### TASK REQUIREMENTS
Copy every line of the data that contains the string "People".

### Stored dataset items
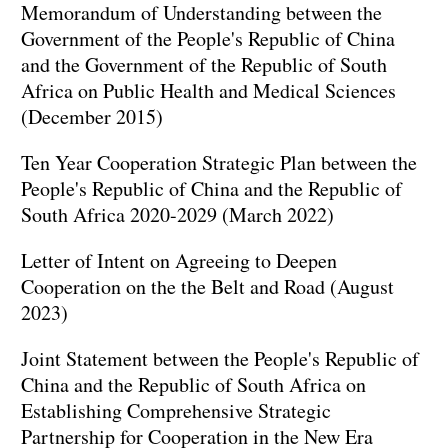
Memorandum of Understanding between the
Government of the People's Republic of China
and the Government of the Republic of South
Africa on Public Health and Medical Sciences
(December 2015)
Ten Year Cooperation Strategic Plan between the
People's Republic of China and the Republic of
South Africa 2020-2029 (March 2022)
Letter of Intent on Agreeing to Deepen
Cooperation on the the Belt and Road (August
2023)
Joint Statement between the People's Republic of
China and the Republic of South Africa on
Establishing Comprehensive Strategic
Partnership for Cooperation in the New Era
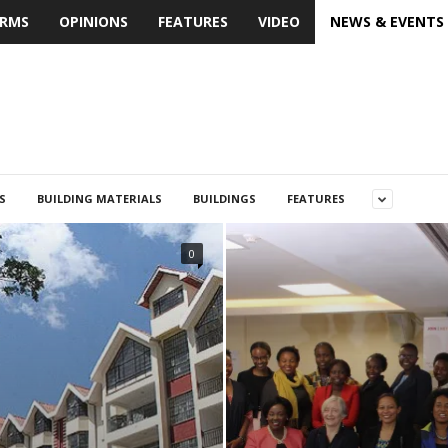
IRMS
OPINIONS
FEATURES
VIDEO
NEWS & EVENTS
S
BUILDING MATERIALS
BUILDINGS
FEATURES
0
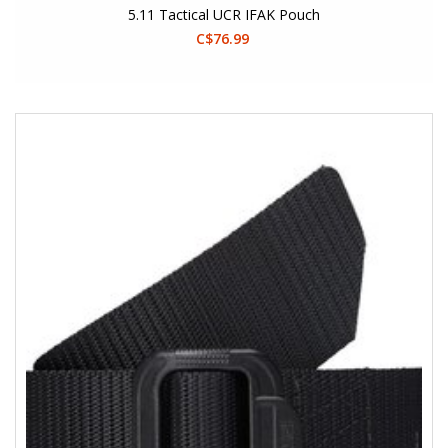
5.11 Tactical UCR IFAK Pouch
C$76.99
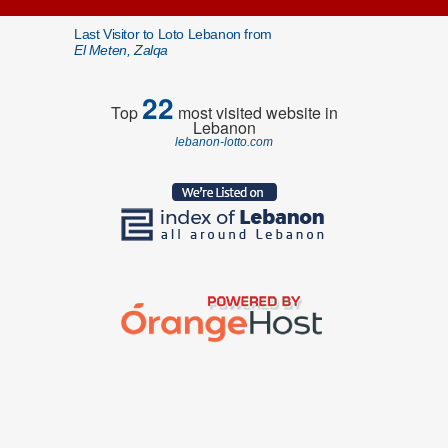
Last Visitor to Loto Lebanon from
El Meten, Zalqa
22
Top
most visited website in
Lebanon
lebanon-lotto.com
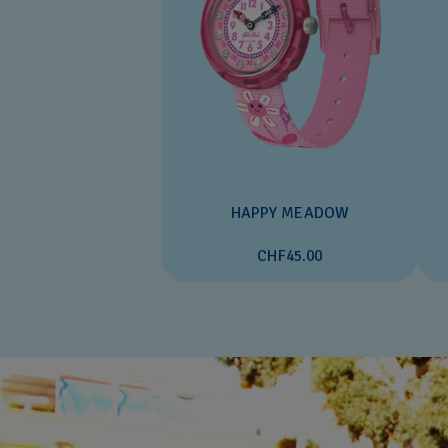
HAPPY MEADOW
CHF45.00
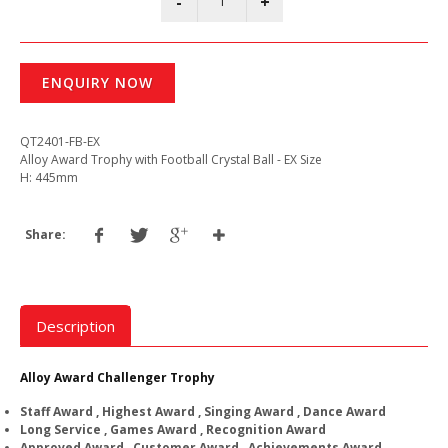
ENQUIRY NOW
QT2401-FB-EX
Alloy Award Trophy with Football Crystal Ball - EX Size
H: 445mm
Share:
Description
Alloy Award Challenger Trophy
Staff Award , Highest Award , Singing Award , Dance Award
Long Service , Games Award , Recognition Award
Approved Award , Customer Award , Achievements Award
* * *
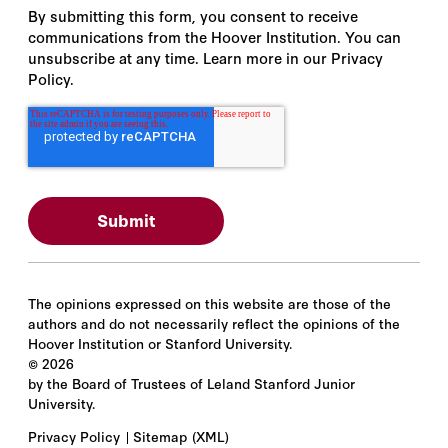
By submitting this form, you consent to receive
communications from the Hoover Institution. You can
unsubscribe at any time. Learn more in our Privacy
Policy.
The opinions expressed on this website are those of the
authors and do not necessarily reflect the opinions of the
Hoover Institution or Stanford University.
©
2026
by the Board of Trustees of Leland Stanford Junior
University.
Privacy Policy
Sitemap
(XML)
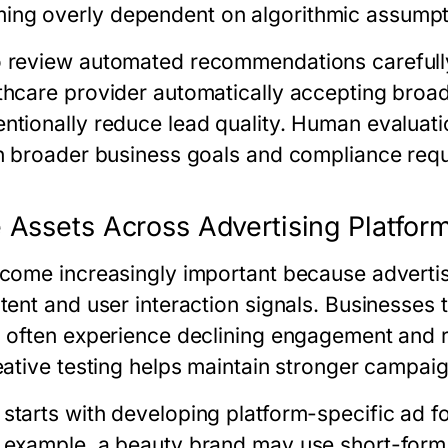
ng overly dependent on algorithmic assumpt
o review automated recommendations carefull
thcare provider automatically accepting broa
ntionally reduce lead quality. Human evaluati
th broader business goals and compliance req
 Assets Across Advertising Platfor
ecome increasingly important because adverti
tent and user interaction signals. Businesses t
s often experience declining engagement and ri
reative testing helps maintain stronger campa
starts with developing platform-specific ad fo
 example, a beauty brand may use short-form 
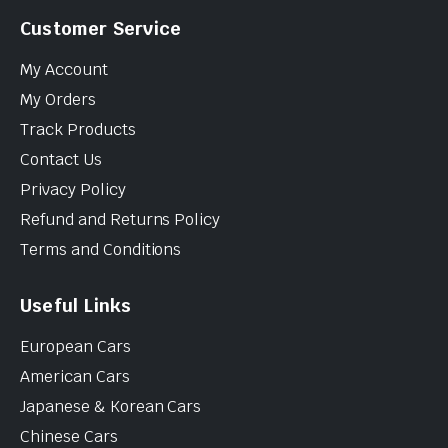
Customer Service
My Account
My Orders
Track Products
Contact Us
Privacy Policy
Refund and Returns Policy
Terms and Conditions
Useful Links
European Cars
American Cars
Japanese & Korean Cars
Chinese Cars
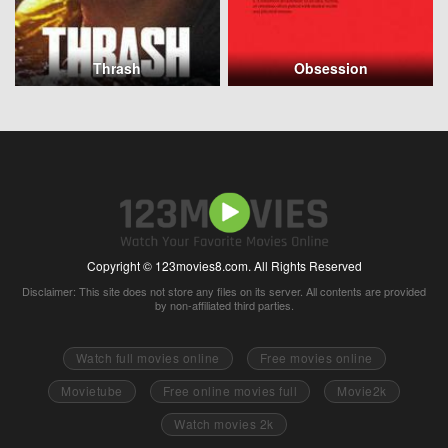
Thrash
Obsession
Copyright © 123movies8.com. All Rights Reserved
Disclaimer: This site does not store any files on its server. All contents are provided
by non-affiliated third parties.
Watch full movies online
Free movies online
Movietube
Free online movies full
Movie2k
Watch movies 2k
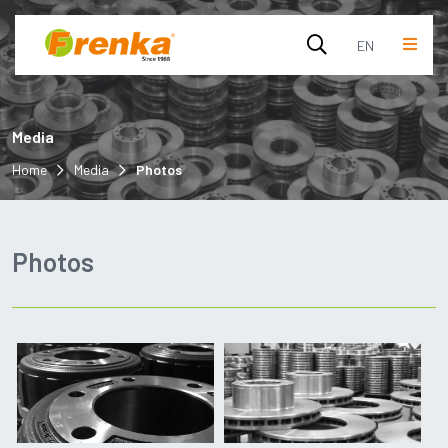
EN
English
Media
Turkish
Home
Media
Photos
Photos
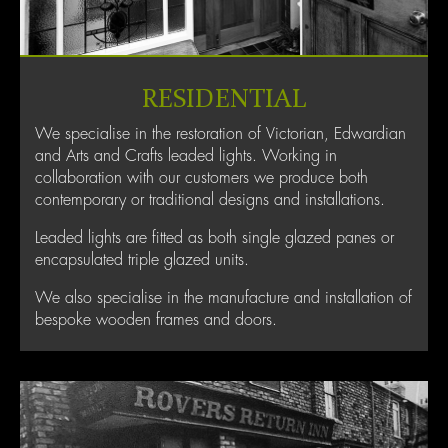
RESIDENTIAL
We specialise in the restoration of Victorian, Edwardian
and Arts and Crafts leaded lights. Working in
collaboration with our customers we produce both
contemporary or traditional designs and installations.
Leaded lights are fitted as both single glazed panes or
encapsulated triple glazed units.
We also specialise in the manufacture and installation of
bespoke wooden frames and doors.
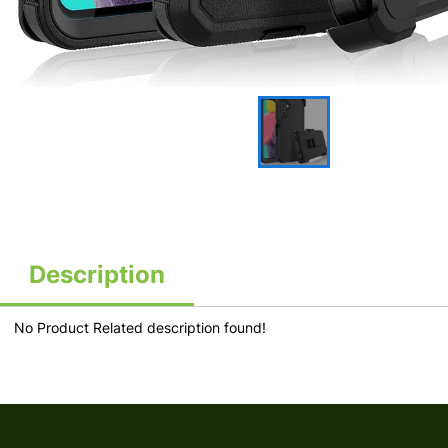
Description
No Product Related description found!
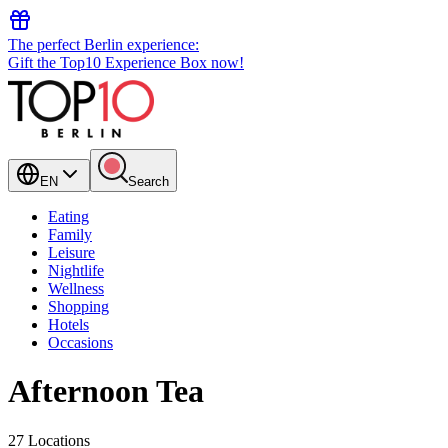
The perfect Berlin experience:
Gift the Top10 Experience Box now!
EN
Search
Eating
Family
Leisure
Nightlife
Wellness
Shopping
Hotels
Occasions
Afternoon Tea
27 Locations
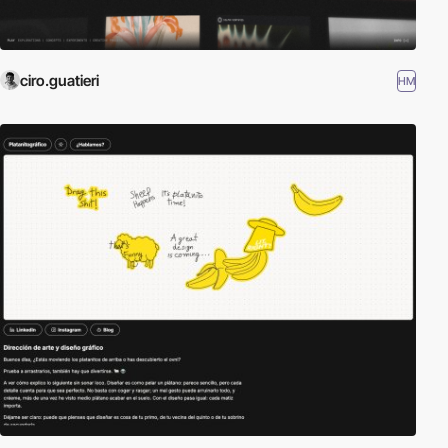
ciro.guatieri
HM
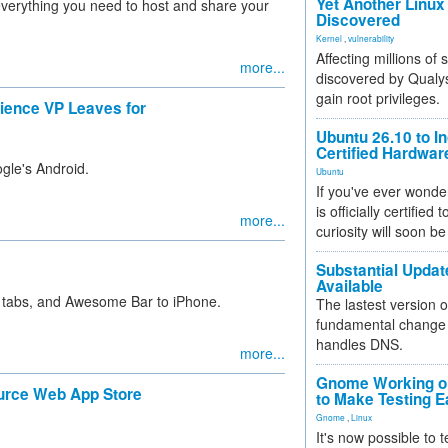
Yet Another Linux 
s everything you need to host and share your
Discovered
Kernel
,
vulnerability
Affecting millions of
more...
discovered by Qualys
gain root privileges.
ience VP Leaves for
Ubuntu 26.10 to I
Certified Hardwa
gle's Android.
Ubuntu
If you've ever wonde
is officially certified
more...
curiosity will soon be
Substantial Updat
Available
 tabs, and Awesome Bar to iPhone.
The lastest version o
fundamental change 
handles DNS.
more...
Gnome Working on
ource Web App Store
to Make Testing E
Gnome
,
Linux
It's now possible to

### RESULT OF THIS EXERCISE
Government of the People's Republic of China
People's Republic of China and the Republic of
Joint Statement between the People's Republic of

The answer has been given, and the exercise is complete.